Lastly, labels are removed from the test set that was held out, to help test the robustness of the model a bit later on.
```{r train, warning=FALSE, message=FALSE}
library(doParallel)
seeds <- vector(mode = "list", length = 11)
# CV models
for(k in 1:10)
seeds[[k]] <- sample.int(1000, 1)
# Final model
seeds[[11]] <- sample.int(1000, 1)
# Control params
lm.control <- trainControl(method = "cv", seeds = seeds, number = 10)
cl <- makeCluster(detectCores())
registerDoParallel(cl)
# Train!
beer.lm <- train(abv ~ .,
method = "lm",
data = pp.beer.data,
trControl = lm.control)
stopCluster(cl)
```
Now we set the seeds and control parameters. In an effort to get the best model, we'll do 10-fold cross-validation. To speed up the CV we'll parallelize the process.
### Training results
Checking against all the parameters we specified in the beer training data, let's see how we did:
```{r model1}
beer.lm$results
```
Not ideal, but could be worse I guess. A little over 58% of the variance is explained by this model. Let's look to the variable importance for this model given back by _caret_ to see what figured most into our model.
```{r variable_import1}
varImp(beer.lm)
```
Clearly, IBU has considerable predictive value for assessing the alcohol level of a beer. Style is also a prominent predictor, unsurprisingly. In another, not-at-all twist, some of America's biggest craft beer-producing states carried some pretty heavy predictive weight.
### Test Results
The moment of truth has come. Let's test out the results against the test set held out, just to see what kind of results we really get. If we at least get something approaching the R-squared value, that would be in keeping with the cross-validation check.
```{r test}
predictions <- predict(beer.lm, newdata = beer.test.nolabel)
postResample(predictions, beer.test$abv)
```
We predict the results and then use _caret_'s RMSE and R^2^ functions to evaluate the test results.

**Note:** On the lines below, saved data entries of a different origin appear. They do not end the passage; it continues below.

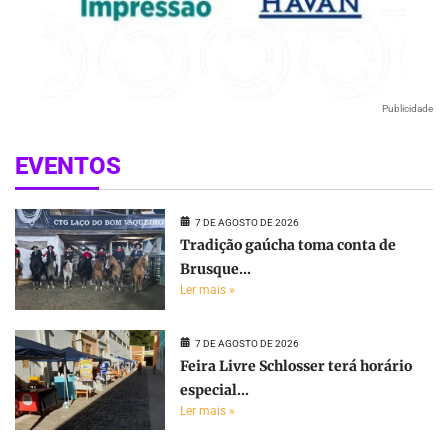
Publicidade
EVENTOS
7 DE AGOSTO DE 2026
Tradição gaúcha toma conta de
Brusque...
Ler mais »
7 DE AGOSTO DE 2026
Feira Livre Schlosser terá horário
especial...
Ler mais »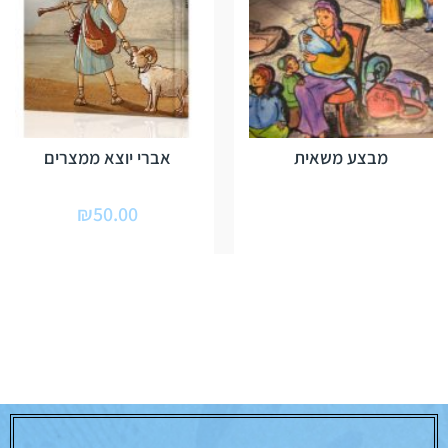
מבצע משאית
אברי יוצא ממצרים
₪
50.00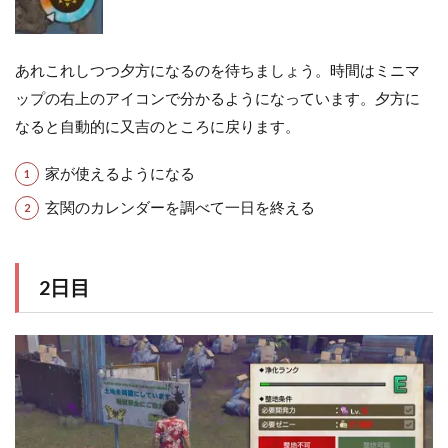
あれこれしつつ夕方になるのを待ちましょう。時間はミニマ
ップの右上のアイコンで分かるようになっています。夕方に
なると自動的に又吉のところに戻ります。
家が使えるようになる
玄関のカレンダーを調べて一日を終える
2日目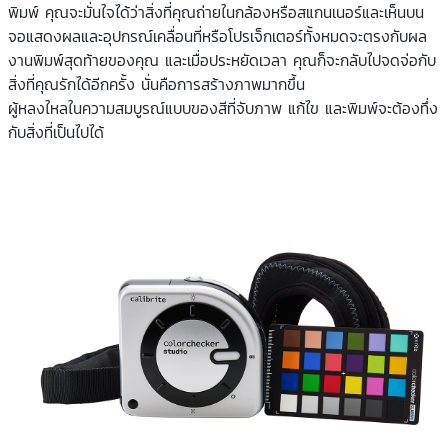
พิมพ์ คุณจะมั่นใจได้ว่าสิ่งที่คุณถ่ายในกล้องหรือสแกนเนอร์และเห็นบน
จอแสดงผลและอุปกรณ์เคลื่อนที่หรือโปรเจ็กเตอร์ทั้งหมดจะตรงกับผล
งานพิมพ์สุดท้ายของคุณ และเมื่อประหยัดเวลา คุณก็จะกลับไปจดจ่อกับ
สิ่งที่คุณรักได้อีกครั้ง นั่นคือการสร้างภาพมากขึ้น
ผู้หลงใหลในความสมบูรณ์แบบของสีที่จับภาพ แก้ไข และพิมพ์จะต้องทึ่ง
กับสิ่งที่เป็นไปได้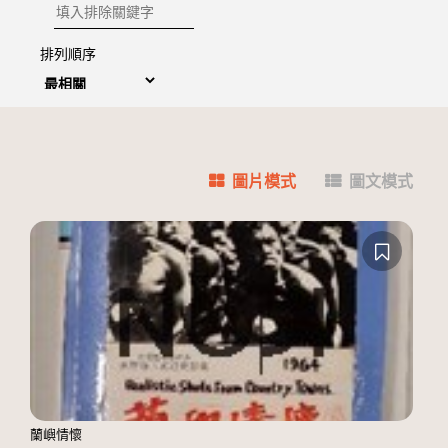
排除關鍵字
排列順序
圖片模式
圖文模式
蘭嶼情懷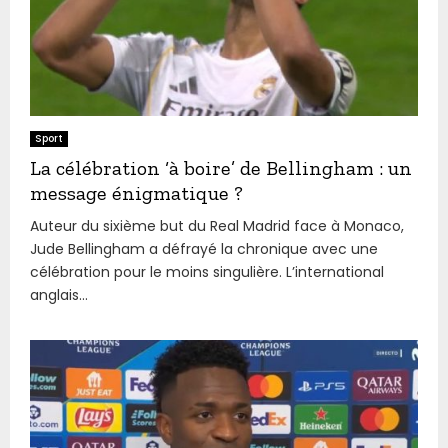
Sport
La célébration ‘à boire’ de Bellingham : un
message énigmatique ?
Auteur du sixième but du Real Madrid face à Monaco,
Jude Bellingham a défrayé la chronique avec une
célébration pour le moins singulière. L’international
anglais...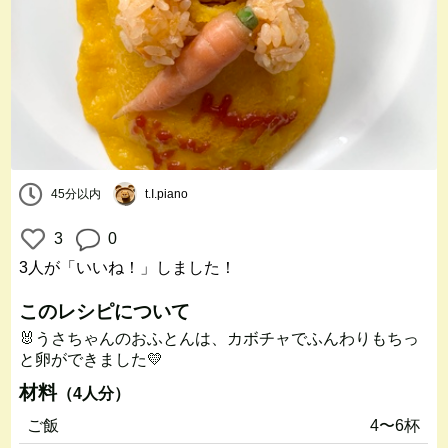
45分以内
t.I.piano
3
0
3人
が「いいね！」しました！
このレシピについて
🐰うさちゃんのおふとんは、カボチャでふんわりもちっ
と卵ができました💛
材料
（4人分）
ご飯
4〜6杯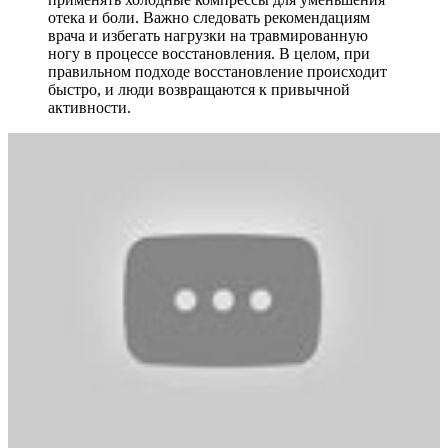
отека и боли. Важно следовать рекомендациям
врача и избегать нагрузки на травмированную
ногу в процессе восстановления. В целом, при
правильном подходе восстановление происходит
быстро, и люди возвращаются к привычной
активности.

The RMSE comes out lower than in the cross-validation results and we get an improved R^2^ result, where nearly 62% of the variance is covered.
Surely there are considerable improvements that could be made to this model. For a quick stab at it though, I'm not terribly displeased, especially seeing that testing on unseen data actually yielded a better result than what the CV results predicted.